Extracted data entries:
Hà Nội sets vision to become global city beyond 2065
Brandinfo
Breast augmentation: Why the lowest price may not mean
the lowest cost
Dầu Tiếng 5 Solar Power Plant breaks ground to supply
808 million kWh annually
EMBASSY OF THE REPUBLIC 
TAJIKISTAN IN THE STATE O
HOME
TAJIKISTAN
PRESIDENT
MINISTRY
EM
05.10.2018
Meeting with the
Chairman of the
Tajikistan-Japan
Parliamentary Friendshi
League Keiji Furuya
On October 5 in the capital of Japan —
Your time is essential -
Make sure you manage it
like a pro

INSTRUCTIONS FOR THE TASK
Nothing but an exact copy of the records belongs in the answer.

COMPLETED EXERCISE
Hà Nội sets vision to become global city beyond 2065
Brandinfo
Breast augmentation: Why the lowest price may not mean
the lowest cost
Dầu Tiếng 5 Solar Power Plant breaks ground to supply
808 million kWh annually
EMBASSY OF THE REPUBLIC 
TAJIKISTAN IN THE STATE O
HOME
TAJIKISTAN
PRESIDENT
MINISTRY
EM
05.10.2018
Meeting with the
Chairman of the
Tajikistan-Japan
Parliamentary Friendshi
League Keiji Furuya
On October 5 in the capital of Japan —
Your time is essential -
Make sure you manage it
like a pro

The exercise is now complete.